REITS are a collection of income-producing property or mortgages against a certain type of real estate. According to the website for the National Association of Real Estate Investment Trusts (NAREIT), the nonprofit trade association for the industry, to qualify as a REIT, “a company must have most of its assets and income tied to real estate investment and must distribute at least 90 percent of its taxable income to shareholders annually in the form of dividends. A company that qualifies as a REIT is permitted to deduct dividends paid to its shareholders from its corporate taxable income. As a result, most REITs historically remit at least 100 percent of their taxable income to their shareholders and therefore owe no corporate tax. Taxes are paid by shareholders on the dividends received and any capital gains. Most states honor this federal treatment and also do not require REITs to pay state income tax. Like other businesses, but unlike partnerships, a REIT cannot pass any tax losses through to its investors.”

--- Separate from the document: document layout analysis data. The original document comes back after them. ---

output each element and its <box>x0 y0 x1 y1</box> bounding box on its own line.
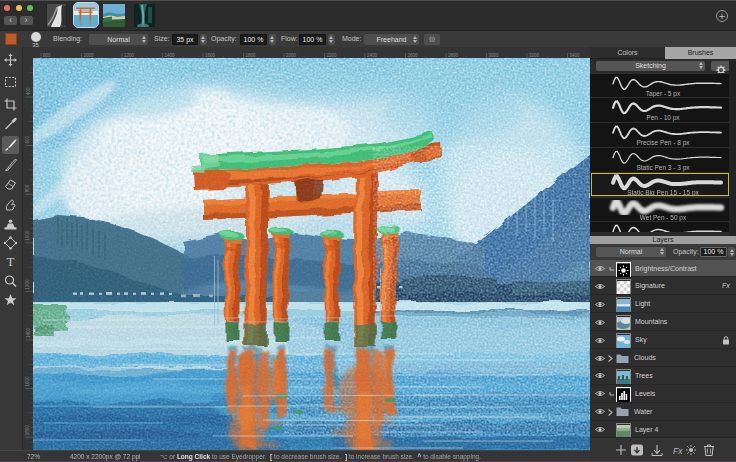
svg-text:800: 800 <box>26 184 31 192</box>
svg-text:1600: 1600 <box>26 376 31 387</box>
svg-text:Fx: Fx <box>673 446 683 456</box>
svg-text:400: 400 <box>26 87 31 95</box>
svg-text:1000: 1000 <box>26 230 31 241</box>
svg-text:1800: 1800 <box>26 425 31 436</box>
svg-text:1200: 1200 <box>26 279 31 290</box>
svg-text:1400: 1400 <box>26 327 31 338</box>
svg-text:600: 600 <box>26 136 31 144</box>
svg-text:T: T <box>7 254 15 269</box>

While REITs must pass at least 90 percent of its taxable income to shareholders, it’s difficult to know if smart decisions are being made within the REIT as to how expenses are paid. Also, because REITs produce dividend income for their shareholders, the stock price generally doesn’t go up as quickly. When evaluating a REIT, it’s important to know what the underlying holdings are, what kind of income has been produced, what the REIT’s history of dividends has been, what its projections are for future income and how easy or hard will it be to sell the REIT shares when you decide it’s time to sell.

At NAREIT.org, you can search for information about a particular REIT, or look up information about REIT sectors. There is an excellent REIT 101 section with basic information about REITs that would be helpful for anyone considering this as an investment. And as with any investment, past performance is no guarantee of future results.

But the biggest difference is that with a REIT, you get to be a passive investor in the real estate market, and you can diversify your portfolio to spread around the risk. Instead of buying one house, you might be investing in a REIT that owns 10,000 investment properties. But as with any other investment choice, you might choose well and be happy, but you could also choose the wrong REIT and later regret it.

You should also know that there are other ways of investing in real estate. Depending on your federal income tax situation, you can also invest in mutual funds that invest in homebuilders and other real estate companies. You have a wide variety of choices of where to invest your money, but you need to have a goal in mind, determine the benefits that any investment would give you and then decide on the risks you are willing to accept.